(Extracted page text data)
::::

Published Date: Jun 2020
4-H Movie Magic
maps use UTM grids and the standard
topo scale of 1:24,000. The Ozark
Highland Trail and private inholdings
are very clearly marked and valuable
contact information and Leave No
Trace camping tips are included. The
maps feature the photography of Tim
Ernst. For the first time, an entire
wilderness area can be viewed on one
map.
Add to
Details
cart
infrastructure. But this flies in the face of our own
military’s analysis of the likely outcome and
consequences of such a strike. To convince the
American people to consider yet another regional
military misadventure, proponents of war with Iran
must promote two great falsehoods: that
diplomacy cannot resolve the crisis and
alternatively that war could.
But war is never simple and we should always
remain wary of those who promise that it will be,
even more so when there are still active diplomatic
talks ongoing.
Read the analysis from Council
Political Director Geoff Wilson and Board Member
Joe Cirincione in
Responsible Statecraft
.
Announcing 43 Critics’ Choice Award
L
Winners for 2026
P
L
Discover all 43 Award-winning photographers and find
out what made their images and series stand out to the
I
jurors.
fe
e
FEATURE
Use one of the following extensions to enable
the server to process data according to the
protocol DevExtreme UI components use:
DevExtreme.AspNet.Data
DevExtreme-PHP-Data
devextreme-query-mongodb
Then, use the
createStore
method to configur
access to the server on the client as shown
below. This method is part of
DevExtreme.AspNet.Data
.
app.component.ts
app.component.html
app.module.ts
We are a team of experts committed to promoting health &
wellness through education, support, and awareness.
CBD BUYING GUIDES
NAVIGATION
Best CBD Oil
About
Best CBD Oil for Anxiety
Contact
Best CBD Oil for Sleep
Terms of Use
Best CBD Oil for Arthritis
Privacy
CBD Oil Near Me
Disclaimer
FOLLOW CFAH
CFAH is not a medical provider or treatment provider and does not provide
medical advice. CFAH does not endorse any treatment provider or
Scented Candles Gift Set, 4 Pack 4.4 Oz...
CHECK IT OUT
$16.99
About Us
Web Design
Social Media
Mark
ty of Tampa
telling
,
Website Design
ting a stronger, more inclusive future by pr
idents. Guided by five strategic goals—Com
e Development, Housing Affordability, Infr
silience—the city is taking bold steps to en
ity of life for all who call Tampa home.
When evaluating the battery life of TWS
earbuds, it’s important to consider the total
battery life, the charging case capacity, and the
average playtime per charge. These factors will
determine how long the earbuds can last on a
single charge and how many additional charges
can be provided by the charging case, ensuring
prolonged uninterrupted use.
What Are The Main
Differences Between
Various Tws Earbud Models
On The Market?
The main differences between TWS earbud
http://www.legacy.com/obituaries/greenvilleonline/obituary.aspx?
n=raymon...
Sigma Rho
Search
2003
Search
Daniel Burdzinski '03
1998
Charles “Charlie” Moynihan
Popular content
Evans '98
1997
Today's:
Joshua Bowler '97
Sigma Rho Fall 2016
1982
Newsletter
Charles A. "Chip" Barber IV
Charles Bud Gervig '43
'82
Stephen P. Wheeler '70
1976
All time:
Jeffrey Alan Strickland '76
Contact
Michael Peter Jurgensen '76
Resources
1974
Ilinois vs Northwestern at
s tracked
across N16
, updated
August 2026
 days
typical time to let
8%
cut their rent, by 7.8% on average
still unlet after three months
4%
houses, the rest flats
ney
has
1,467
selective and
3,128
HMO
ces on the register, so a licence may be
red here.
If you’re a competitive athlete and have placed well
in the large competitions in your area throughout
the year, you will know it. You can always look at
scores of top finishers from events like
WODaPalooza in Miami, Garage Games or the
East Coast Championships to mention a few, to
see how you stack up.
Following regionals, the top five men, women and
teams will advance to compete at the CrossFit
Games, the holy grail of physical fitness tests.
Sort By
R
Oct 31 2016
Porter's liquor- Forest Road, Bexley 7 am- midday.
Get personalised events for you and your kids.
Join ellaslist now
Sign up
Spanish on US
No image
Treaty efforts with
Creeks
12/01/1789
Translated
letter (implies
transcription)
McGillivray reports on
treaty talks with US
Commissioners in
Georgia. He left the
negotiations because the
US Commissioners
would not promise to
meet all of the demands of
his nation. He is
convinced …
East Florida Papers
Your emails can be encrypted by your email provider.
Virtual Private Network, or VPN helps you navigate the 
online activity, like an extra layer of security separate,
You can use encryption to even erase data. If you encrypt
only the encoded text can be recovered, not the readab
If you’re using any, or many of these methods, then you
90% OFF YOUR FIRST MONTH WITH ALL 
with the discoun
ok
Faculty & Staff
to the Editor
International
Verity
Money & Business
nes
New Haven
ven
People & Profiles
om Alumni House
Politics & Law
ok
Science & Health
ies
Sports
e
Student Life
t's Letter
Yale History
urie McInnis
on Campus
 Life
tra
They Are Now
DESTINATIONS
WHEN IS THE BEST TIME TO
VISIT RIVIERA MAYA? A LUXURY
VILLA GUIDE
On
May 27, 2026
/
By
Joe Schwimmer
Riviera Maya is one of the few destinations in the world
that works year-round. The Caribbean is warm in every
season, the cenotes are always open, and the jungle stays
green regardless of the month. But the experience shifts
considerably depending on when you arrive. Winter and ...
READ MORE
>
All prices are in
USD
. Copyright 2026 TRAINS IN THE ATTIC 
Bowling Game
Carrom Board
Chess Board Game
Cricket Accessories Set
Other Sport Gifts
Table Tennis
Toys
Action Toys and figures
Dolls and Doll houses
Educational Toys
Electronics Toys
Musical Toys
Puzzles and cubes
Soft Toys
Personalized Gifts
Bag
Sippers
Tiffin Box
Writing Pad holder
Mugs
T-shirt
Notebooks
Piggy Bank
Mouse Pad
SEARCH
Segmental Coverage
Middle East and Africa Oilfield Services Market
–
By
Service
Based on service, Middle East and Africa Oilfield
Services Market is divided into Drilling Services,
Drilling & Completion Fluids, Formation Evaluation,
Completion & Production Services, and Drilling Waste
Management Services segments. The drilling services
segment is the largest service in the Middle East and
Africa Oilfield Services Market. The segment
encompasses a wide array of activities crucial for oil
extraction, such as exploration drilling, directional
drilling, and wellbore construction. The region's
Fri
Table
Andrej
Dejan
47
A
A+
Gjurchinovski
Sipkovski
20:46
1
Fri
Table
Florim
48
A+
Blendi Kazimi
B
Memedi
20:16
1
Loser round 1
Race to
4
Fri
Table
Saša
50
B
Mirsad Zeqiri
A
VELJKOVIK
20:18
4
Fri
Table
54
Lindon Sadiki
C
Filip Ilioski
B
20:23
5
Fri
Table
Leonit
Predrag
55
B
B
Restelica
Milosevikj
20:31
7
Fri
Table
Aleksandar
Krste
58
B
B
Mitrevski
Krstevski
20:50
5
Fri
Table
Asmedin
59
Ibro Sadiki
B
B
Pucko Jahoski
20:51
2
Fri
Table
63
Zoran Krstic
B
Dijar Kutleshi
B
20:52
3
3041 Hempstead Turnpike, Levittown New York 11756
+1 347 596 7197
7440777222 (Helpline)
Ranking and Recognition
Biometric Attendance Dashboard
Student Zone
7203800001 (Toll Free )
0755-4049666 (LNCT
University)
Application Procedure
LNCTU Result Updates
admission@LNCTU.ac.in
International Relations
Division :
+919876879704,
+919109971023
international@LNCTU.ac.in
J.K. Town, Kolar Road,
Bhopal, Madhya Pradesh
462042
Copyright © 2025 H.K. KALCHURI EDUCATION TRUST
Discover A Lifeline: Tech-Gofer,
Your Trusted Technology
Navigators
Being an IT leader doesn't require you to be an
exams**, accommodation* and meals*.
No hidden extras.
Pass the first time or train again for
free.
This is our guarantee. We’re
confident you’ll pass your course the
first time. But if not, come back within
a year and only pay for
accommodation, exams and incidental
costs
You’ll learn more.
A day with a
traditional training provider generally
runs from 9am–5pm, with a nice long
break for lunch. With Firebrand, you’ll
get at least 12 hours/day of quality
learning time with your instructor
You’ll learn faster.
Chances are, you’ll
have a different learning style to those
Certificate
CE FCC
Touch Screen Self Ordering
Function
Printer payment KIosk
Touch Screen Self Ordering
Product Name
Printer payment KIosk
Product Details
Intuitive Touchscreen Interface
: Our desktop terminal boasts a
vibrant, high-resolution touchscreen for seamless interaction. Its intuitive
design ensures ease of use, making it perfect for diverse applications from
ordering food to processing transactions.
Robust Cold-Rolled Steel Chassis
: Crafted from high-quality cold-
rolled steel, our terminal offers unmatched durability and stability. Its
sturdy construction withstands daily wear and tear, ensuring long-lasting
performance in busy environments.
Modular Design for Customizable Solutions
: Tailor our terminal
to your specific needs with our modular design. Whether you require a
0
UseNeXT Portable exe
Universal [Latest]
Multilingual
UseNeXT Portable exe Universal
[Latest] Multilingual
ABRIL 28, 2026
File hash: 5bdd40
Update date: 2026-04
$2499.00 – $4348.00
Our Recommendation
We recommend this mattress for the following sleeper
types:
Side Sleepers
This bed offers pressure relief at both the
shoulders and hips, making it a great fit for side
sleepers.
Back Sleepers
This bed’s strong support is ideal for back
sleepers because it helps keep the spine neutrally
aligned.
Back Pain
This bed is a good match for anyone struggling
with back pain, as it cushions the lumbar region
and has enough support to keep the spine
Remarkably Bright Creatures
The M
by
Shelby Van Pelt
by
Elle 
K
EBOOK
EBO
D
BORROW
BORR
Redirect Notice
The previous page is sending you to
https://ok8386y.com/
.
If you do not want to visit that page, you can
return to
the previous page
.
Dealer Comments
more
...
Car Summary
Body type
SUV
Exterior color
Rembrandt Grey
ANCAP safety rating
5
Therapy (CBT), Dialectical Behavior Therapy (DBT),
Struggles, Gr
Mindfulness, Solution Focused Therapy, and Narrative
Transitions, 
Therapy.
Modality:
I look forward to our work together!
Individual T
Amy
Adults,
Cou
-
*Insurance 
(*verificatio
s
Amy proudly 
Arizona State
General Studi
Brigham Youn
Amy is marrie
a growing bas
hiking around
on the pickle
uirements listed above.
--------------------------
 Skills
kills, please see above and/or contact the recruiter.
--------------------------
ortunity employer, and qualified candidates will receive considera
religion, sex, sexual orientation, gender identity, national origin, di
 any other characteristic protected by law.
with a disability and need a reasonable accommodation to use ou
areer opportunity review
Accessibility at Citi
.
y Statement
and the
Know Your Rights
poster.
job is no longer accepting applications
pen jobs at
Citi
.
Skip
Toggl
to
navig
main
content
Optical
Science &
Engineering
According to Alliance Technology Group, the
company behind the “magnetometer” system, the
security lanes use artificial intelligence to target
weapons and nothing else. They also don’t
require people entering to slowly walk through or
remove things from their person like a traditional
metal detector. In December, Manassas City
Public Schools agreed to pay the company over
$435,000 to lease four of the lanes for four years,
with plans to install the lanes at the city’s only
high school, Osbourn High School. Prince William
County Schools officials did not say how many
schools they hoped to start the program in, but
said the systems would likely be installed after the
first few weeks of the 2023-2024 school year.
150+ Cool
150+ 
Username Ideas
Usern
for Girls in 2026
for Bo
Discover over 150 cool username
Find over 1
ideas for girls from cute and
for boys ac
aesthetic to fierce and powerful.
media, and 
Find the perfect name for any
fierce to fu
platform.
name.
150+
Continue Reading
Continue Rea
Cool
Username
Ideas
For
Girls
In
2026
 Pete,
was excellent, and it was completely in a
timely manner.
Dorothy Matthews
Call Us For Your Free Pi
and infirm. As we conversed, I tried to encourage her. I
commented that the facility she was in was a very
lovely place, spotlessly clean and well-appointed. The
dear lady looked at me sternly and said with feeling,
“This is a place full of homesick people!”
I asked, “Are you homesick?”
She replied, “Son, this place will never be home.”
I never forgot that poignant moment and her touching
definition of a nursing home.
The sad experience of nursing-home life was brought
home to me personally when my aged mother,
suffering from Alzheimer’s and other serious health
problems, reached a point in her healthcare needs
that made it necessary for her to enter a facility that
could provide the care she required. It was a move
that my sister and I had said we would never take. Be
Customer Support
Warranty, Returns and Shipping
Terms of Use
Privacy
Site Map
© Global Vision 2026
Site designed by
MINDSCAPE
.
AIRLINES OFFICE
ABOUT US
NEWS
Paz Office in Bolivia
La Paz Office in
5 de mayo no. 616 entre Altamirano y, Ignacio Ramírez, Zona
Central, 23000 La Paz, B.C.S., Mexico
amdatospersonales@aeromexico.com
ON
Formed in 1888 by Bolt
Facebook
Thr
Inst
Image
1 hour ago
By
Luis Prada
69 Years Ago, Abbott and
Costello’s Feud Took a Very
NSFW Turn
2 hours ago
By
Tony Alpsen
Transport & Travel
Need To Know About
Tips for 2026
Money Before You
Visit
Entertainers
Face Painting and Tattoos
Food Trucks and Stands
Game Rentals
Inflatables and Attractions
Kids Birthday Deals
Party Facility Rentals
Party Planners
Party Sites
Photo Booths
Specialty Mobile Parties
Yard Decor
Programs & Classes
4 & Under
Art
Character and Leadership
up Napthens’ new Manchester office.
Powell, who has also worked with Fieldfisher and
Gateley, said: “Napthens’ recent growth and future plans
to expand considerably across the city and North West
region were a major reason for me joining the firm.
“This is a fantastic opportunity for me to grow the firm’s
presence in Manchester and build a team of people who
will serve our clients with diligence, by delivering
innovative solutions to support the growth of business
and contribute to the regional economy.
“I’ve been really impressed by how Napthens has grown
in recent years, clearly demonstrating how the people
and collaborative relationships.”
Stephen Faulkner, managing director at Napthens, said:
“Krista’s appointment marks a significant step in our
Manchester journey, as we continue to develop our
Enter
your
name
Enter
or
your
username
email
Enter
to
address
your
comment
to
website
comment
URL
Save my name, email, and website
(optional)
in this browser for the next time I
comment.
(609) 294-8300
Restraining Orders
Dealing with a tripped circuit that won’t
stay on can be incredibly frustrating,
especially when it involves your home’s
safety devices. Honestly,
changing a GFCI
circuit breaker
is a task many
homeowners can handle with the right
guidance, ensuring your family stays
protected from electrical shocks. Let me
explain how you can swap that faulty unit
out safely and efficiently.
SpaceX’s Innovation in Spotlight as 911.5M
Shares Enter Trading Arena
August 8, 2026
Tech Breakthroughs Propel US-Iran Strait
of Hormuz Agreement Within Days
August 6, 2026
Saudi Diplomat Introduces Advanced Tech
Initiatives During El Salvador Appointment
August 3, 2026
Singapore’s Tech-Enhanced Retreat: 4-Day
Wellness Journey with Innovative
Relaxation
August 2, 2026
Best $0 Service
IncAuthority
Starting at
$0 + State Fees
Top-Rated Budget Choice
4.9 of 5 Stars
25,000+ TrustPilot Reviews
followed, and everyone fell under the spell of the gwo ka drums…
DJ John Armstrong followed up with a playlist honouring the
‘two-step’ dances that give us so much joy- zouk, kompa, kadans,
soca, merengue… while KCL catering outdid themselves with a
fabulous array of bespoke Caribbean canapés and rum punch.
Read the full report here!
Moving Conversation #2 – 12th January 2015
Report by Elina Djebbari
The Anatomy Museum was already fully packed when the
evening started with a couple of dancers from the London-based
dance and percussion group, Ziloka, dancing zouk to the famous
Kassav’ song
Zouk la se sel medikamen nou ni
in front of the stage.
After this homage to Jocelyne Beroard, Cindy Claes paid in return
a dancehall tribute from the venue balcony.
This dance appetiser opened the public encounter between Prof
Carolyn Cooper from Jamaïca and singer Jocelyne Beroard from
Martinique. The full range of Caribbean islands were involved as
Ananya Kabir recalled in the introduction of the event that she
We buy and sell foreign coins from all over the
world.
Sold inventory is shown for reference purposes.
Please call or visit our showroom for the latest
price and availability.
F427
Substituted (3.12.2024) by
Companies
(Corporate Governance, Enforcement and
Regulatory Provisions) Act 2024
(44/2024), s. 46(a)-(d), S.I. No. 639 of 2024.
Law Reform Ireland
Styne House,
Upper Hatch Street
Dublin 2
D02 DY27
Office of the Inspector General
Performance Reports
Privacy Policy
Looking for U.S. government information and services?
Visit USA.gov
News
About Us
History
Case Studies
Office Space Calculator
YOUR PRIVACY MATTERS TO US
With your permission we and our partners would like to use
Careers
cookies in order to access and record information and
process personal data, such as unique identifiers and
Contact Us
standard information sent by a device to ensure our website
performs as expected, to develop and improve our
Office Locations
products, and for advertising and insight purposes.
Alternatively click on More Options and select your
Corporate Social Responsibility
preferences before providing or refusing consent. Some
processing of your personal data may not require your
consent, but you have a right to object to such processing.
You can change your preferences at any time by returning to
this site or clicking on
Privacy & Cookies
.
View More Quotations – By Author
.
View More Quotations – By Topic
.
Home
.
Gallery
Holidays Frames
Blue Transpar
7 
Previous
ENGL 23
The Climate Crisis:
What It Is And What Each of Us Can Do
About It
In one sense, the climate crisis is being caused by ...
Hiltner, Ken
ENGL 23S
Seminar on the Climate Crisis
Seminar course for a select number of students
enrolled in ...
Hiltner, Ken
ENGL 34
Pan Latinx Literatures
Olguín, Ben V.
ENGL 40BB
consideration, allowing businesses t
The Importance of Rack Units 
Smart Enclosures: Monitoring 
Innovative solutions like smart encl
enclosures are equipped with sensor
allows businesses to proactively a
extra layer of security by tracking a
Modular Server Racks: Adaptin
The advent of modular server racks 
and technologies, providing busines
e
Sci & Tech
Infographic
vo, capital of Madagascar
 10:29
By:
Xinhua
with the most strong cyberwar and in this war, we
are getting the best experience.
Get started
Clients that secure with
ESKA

::::

Task requirements: Your task is to restate, word for word, only those lines above that fall between the line holding "Copyright © 2025" and the line holding "[Latest] Multilingual", inclusive.

Answer to the problem:
Copyright © 2025 H.K. KALCHURI EDUCATION TRUST
Discover A Lifeline: Tech-Gofer,
Your Trusted Technology
Navigators
Being an IT leader doesn't require you to be an
exams**, accommodation* and meals*.
No hidden extras.
Pass the first time or train again for
free.
This is our guarantee. We’re
confident you’ll pass your course the
first time. But if not, come back within
a year and only pay for
accommodation, exams and incidental
costs
You’ll learn more.
A day with a
traditional training provider generally
runs from 9am–5pm, with a nice long
break for lunch. With Firebrand, you’ll
get at least 12 hours/day of quality
learning time with your instructor
You’ll learn faster.
Chances are, you’ll
have a different learning style to those
Certificate
CE FCC
Touch Screen Self Ordering
Function
Printer payment KIosk
Touch Screen Self Ordering
Product Name
Printer payment KIosk
Product Details
Intuitive Touchscreen Interface
: Our desktop terminal boasts a
vibrant, high-resolution touchscreen for seamless interaction. Its intuitive
design ensures ease of use, making it perfect for diverse applications from
ordering food to processing transactions.
Robust Cold-Rolled Steel Chassis
: Crafted from high-quality cold-
rolled steel, our terminal offers unmatched durability and stability. Its
sturdy construction withstands daily wear and tear, ensuring long-lasting
performance in busy environments.
Modular Design for Customizable Solutions
: Tailor our terminal
to your specific needs with our modular design. Whether you require a
0
UseNeXT Portable exe
Universal [Latest]
Multilingual
UseNeXT Portable exe Universal
[Latest] Multilingual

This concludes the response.